The task — Nothing but an exact reproduction of the records, pictures excluded, should be returned.

Extracted page text data
- - - -

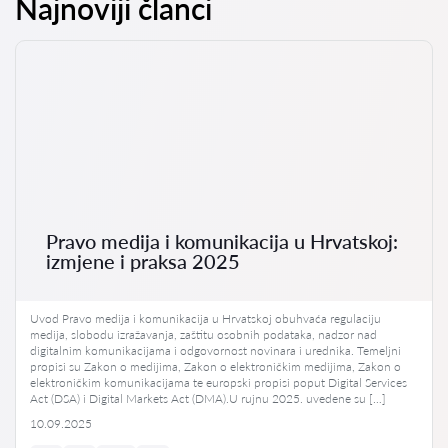
Najnoviji članci
Pravo medija i komunikacija u Hrvatskoj:
izmjene i praksa 2025
Uvod Pravo medija i komunikacija u Hrvatskoj obuhvaća regulaciju
medija, slobodu izražavanja, zaštitu osobnih podataka, nadzor nad
digitalnim komunikacijama i odgovornost novinara i urednika. Temeljni
propisi su Zakon o medijima, Zakon o elektroničkim medijima, Zakon o
elektroničkim komunikacijama te europski propisi poput Digital Services
Act (DSA) i Digital Markets Act (DMA).U rujnu 2025. uvedene su […]
10.09.2025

- - - -

Answer below —
Najnoviji članci
Pravo medija i komunikacija u Hrvatskoj:
izmjene i praksa 2025
Uvod Pravo medija i komunikacija u Hrvatskoj obuhvaća regulaciju
medija, slobodu izražavanja, zaštitu osobnih podataka, nadzor nad
digitalnim komunikacijama i odgovornost novinara i urednika. Temeljni
propisi su Zakon o medijima, Zakon o elektroničkim medijima, Zakon o
elektroničkim komunikacijama te europski propisi poput Digital Services
Act (DSA) i Digital Markets Act (DMA).U rujnu 2025. uvedene su […]
10.09.2025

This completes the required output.